Saved entries:
# # # # # # #

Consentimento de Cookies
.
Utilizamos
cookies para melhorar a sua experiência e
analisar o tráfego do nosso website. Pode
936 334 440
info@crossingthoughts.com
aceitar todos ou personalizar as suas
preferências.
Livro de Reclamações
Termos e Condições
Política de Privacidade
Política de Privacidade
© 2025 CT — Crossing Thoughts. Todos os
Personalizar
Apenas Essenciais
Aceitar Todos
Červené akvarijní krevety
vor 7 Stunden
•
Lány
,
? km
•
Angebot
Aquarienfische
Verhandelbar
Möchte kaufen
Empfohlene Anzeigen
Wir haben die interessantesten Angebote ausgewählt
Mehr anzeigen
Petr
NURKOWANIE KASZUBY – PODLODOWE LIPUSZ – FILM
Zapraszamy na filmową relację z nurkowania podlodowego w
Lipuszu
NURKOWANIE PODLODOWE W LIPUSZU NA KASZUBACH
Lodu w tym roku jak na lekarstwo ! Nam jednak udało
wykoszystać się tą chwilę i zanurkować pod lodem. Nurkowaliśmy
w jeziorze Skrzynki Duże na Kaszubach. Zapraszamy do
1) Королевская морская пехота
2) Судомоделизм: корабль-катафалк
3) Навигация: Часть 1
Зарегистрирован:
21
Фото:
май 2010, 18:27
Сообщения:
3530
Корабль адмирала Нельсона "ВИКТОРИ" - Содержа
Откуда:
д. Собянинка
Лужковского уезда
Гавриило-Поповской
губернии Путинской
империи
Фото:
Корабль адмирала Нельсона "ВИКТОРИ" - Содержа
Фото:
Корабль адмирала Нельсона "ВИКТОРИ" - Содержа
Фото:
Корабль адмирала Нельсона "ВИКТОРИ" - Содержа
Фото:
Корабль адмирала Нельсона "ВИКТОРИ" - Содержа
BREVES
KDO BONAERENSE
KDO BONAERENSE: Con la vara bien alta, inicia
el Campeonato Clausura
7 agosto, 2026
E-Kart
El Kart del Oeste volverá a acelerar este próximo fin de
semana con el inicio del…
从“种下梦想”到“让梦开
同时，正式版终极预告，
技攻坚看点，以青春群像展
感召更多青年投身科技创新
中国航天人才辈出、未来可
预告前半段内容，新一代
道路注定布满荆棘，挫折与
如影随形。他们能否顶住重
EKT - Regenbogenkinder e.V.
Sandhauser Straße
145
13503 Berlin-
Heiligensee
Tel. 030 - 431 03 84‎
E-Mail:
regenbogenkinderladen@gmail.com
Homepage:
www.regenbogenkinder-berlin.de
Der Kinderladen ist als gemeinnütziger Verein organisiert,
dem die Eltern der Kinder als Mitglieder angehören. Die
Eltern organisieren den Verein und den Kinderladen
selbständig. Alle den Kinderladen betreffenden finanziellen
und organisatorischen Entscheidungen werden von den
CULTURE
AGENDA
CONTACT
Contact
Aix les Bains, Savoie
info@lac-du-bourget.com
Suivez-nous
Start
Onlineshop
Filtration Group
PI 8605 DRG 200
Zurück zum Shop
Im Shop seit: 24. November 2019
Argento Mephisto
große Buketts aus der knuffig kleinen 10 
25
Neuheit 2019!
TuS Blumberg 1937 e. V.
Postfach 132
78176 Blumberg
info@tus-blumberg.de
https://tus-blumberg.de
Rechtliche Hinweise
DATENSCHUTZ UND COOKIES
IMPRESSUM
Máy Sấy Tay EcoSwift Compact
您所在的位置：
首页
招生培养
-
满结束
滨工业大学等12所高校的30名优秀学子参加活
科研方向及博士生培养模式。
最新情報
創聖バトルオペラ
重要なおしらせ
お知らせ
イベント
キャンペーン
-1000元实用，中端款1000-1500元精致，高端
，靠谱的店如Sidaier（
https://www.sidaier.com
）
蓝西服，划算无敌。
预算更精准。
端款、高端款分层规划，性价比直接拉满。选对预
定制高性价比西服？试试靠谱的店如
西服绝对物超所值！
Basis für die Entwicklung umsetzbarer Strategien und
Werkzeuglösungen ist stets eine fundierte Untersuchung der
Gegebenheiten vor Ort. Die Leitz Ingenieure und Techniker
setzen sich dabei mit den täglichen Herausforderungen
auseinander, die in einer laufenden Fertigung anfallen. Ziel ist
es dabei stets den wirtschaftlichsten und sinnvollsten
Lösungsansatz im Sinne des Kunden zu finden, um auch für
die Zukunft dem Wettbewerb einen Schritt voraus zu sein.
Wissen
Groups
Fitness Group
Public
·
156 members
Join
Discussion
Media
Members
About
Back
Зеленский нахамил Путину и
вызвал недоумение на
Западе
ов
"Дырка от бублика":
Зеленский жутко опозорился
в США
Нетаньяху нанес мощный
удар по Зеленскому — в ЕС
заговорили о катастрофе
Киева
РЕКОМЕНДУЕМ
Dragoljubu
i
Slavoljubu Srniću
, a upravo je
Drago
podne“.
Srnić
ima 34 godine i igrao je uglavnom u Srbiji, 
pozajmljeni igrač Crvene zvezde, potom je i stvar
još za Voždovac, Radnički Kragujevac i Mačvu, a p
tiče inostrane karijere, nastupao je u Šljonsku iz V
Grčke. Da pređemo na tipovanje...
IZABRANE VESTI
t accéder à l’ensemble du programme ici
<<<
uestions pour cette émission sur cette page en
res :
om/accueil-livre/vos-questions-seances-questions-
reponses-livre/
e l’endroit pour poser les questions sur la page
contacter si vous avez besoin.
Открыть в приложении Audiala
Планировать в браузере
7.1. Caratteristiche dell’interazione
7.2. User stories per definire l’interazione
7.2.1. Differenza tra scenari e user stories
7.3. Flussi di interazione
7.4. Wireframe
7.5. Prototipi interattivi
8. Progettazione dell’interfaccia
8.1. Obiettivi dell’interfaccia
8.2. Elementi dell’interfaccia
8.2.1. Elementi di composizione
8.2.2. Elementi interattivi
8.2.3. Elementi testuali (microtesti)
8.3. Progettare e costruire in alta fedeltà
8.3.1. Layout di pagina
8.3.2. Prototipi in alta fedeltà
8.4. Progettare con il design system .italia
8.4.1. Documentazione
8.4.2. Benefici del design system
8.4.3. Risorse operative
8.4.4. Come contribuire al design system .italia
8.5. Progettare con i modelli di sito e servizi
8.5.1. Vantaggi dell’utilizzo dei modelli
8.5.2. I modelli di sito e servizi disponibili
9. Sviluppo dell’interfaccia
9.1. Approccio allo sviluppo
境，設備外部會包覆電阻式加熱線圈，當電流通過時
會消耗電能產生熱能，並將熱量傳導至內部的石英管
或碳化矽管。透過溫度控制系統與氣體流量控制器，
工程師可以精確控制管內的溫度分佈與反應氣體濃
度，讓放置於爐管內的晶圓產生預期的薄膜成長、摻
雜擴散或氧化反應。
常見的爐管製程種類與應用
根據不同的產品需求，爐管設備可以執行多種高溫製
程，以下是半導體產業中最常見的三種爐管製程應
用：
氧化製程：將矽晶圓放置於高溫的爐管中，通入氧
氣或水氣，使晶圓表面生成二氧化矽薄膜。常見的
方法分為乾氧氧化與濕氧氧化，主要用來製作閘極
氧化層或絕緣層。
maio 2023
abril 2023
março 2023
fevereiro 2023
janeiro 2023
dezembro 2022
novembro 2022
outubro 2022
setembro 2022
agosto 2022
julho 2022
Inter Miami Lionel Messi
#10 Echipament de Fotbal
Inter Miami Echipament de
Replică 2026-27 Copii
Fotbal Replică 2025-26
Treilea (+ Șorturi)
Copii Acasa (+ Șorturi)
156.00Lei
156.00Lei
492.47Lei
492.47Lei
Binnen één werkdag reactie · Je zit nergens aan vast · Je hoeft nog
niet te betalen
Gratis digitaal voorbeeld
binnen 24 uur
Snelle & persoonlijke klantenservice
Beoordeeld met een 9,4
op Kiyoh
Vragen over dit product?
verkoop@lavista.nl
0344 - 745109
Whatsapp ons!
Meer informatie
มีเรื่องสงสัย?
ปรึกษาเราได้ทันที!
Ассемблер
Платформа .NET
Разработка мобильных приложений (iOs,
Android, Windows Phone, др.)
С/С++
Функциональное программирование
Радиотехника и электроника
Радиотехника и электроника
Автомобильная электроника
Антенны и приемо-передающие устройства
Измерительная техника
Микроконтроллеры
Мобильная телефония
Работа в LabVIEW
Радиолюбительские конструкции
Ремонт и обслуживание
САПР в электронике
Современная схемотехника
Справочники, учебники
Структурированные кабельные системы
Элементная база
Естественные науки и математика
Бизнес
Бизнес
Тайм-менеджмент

# # # # # # #

Task brief
Starting at the line above that holds "KDO BONAERENSE: Con la vara bien alta, inicia" and ending at the line that holds "78176 Blumberg", transcribe each line exactly and include no other lines.

Response below
KDO BONAERENSE: Con la vara bien alta, inicia
el Campeonato Clausura
7 agosto, 2026
E-Kart
El Kart del Oeste volverá a acelerar este próximo fin de
semana con el inicio del…
从“种下梦想”到“让梦开
同时，正式版终极预告，
技攻坚看点，以青春群像展
感召更多青年投身科技创新
中国航天人才辈出、未来可
预告前半段内容，新一代
道路注定布满荆棘，挫折与
如影随形。他们能否顶住重
EKT - Regenbogenkinder e.V.
Sandhauser Straße
145
13503 Berlin-
Heiligensee
Tel. 030 - 431 03 84‎
E-Mail:
regenbogenkinderladen@gmail.com
Homepage:
www.regenbogenkinder-berlin.de
Der Kinderladen ist als gemeinnütziger Verein organisiert,
dem die Eltern der Kinder als Mitglieder angehören. Die
Eltern organisieren den Verein und den Kinderladen
selbständig. Alle den Kinderladen betreffenden finanziellen
und organisatorischen Entscheidungen werden von den
CULTURE
AGENDA
CONTACT
Contact
Aix les Bains, Savoie
info@lac-du-bourget.com
Suivez-nous
Start
Onlineshop
Filtration Group
PI 8605 DRG 200
Zurück zum Shop
Im Shop seit: 24. November 2019
Argento Mephisto
große Buketts aus der knuffig kleinen 10 
25
Neuheit 2019!
TuS Blumberg 1937 e. V.
Postfach 132
78176 Blumberg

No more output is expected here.